● **What is required**
All that is wanted is the span of lines from the one with "684 series, Official Android TV" to the last line of the data, copied exactly.

● **Records from a data source**
────
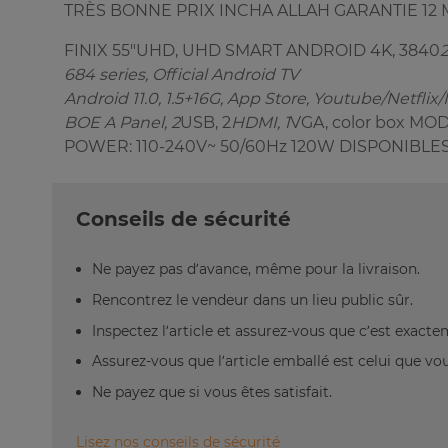
TRÈS BONNE PRIX INCHA ALLAH GARANTIE 12 
FINIX 55"UHD, UHD SMART ANDROID 4K, 3840
684 series, Official Android TV
Android 11.0, 1.5+16G, App Store, Youtube/Netflix/
BOE A Panel, 2
USB, 2
HDMI, 1
VGA, color box MO
POWER: 110-240V~ 50/60Hz 120W DISPONIBLE
Conseils de sécurité
Ne payez pas d’avance, même pour la livraison.
Rencontrez le vendeur dans un lieu public sûr.
Inspectez l’article et assurez-vous que c’est exact
Assurez-vous que l’article emballé est celui que vo
Ne payez que si vous êtes satisfait.
Lisez nos conseils de sécurité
────
● **Result for this exercise**
684 series, Official Android TV
Android 11.0, 1.5+16G, App Store, Youtube/Netflix/
BOE A Panel, 2
USB, 2
HDMI, 1
VGA, color box MO
POWER: 110-240V~ 50/60Hz 120W DISPONIBLE
Conseils de sécurité
Ne payez pas d’avance, même pour la livraison.
Rencontrez le vendeur dans un lieu public sûr.
Inspectez l’article et assurez-vous que c’est exact
Assurez-vous que l’article emballé est celui que vo
Ne payez que si vous êtes satisfait.
Lisez nos conseils de sécurité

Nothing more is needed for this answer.